Salmon Trout with Rosti

One of my very favourite fish is the salmon trout (belongs to the rainbow trout family, I think). A little smaller than the salmon and much bigger than a trout, it is neither one or the other but seems to have the best qualities of the two. A delicious, delicate flavour with the fine texture of trout.

This time I served the filets with rosti (a kind of Swiss potato patty - very simple) topped with sour cream (or creme fraiche or smand). For eye apeal to compliment the colours of the dish, I chose steamed cauliflower florets tossed with fresh spinach, lightly sweated in melted butter.

The secret to serving meltingly succulent fish filets is to never overcook them and like pasta, always serve on well warmed plates.

I used a generous amount of melted butter and coconut oil (a wonderful flavour combination) to which I added a small garlic clove. The filets were lightly seasoned with a little herbal salt and a grating of mixed pepper - no lemon this time.

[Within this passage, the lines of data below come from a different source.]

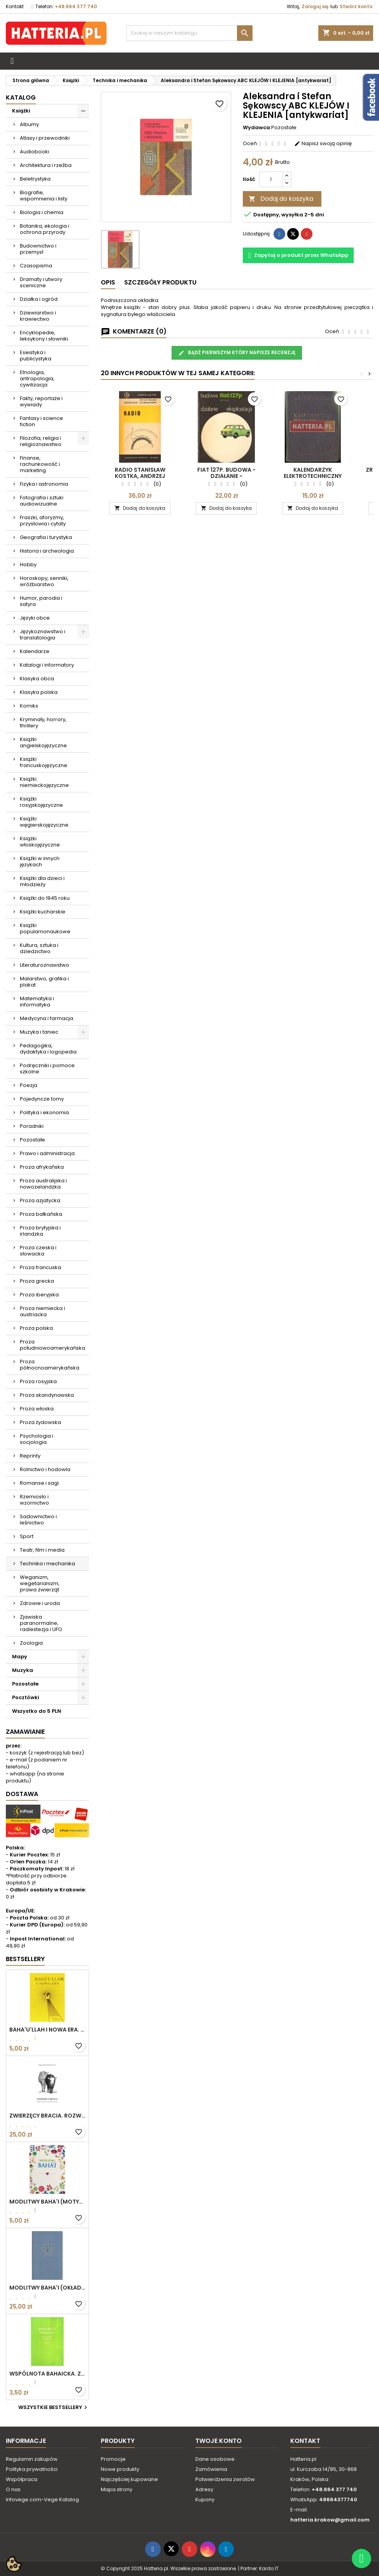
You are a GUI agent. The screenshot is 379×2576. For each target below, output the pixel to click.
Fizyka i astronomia (44, 484)
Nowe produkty (120, 2469)
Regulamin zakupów (32, 2459)
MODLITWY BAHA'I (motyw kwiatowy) (47, 2201)
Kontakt (15, 6)
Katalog (21, 97)
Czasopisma (36, 265)
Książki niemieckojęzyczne (44, 782)
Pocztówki (25, 1697)
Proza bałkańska (41, 1214)
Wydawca (256, 127)
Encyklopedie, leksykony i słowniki (44, 335)
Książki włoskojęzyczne (40, 841)
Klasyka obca (37, 678)
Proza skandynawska (47, 1395)
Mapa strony (116, 2489)
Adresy (204, 2489)
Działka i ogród (39, 299)
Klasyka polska (39, 692)
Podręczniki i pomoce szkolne (47, 1068)
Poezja (28, 1085)
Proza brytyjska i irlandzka (40, 1231)
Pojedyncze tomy (42, 1099)
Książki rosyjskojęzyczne (41, 802)
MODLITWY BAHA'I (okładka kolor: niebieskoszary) (47, 2288)
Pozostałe (32, 1139)
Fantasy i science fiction (41, 421)
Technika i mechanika (47, 1563)
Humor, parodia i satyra (41, 601)
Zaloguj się (315, 6)
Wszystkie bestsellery (53, 2407)
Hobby (28, 564)
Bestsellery (25, 1958)
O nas (13, 2489)
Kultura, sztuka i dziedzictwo (39, 948)
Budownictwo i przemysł (38, 249)
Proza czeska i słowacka (38, 1250)
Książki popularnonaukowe (45, 928)
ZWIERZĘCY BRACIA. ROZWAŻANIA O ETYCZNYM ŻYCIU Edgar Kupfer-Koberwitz (47, 2115)
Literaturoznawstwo (44, 965)
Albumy (29, 124)
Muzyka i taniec (39, 1032)
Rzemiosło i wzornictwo (34, 1500)
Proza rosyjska (38, 1381)
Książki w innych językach (40, 861)
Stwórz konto (356, 6)
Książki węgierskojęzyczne (44, 822)
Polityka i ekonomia (44, 1112)
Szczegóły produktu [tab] (160, 282)
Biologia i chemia (41, 212)
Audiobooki (34, 151)
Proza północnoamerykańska (49, 1364)
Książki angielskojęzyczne (43, 742)
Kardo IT (269, 2568)
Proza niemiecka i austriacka (42, 1311)
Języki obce (35, 618)
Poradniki (32, 1126)
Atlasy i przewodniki (45, 138)
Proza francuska (40, 1267)
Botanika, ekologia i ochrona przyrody (44, 229)
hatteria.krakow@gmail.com (330, 2519)
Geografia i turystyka (46, 537)
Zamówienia (211, 2469)
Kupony (204, 2499)
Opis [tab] (108, 282)
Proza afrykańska (42, 1167)
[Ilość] (270, 179)
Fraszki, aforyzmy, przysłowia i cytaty (43, 520)
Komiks (29, 705)
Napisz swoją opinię (323, 143)
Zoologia (31, 1643)
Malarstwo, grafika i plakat (44, 982)
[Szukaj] (189, 33)
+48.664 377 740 (76, 6)
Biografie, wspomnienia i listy (43, 195)
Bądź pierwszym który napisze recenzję (236, 352)
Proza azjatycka (40, 1200)
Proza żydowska (40, 1422)
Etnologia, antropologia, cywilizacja (37, 378)
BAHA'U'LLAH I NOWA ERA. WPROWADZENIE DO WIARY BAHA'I (47, 2029)
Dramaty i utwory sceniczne (41, 282)
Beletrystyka (35, 179)
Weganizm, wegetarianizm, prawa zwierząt (40, 1583)
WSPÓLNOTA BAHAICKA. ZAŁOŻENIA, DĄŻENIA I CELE (47, 2374)
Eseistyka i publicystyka (35, 355)
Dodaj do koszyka (281, 198)
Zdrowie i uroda (40, 1603)
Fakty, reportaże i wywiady (41, 401)
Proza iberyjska (39, 1294)
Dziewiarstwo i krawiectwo (38, 316)
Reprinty (30, 1455)
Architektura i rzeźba (46, 165)
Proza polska (36, 1328)
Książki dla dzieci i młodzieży (42, 881)
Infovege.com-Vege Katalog (42, 2499)
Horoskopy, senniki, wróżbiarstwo (44, 581)
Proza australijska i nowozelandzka (43, 1184)
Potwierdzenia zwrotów (225, 2479)
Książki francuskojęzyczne (43, 762)
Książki (21, 110)
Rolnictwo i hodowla (45, 1469)
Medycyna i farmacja (46, 1018)
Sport (26, 1536)
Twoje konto (218, 2440)
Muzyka (22, 1670)
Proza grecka (37, 1281)
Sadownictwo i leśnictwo (38, 1519)
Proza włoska (37, 1408)
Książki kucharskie (42, 911)
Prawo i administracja (47, 1153)
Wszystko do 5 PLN (36, 1711)
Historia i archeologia (47, 551)
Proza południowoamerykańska (52, 1345)
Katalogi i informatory (47, 665)
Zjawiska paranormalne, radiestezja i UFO (41, 1623)
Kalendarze (34, 651)
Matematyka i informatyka (37, 1001)
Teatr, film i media (42, 1550)
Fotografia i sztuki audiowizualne (41, 500)
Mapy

Over medium heat, cook the fish on the skin side until the thinner edges begin to change colour. This will take about 3-4 minutes. Use two spatulas to turn over, wait a few seconds then turn the heat off. Leave them while you arrange the rosti on very warm plates and keep in the oven. Have the spinach sweating while you do this. When the spinich is wilted, add the cauliflower and bit of butter and toss. Using two spatulas, place the fish on the plate, then the cauliflower. Top the rosti with the sour cream, garnish all with chopped chive and serve immediately.

A Grauburgunder white wine goes well with salmon trout as does a good medium dry Champagne.

I think we'll have a repeat of this next week...it was sooo good!

Summer Dessert - French Berry Galette

Summer berries in any combination or alone make a wonderful, light dessert. I served this simple, typically French way of serving fruit in a pastry casing...it was the dessert, although served a few hours later for tea time, to the Salmon Trout lunch.

A galette is a flat, rustic 'pie or tart' without the pan and with as many variations as there are regions in France. Though often filled with fruits of the season, they can be savoury as well.

The first photo is just before popping into the oven and the second the finished tart (I used spelt flour, by the way).


There is nothing to this dessert, really. Just a plain pastry
sweetened with a just a little sugar, a good amount of butter and a
little Triple Sec (or Gran Marnier) mixed with the chilled water. The berries were a combination of blackberries and blueberries, garnished with a few sprigs of red currents.


I gently tossed the berries in a little vanilla sugar and potato starch (corn starch will do as well). It is late here, so I hope to have the recipe up tomorrow.

This small tart went in one sitting. So light and soooo delicious!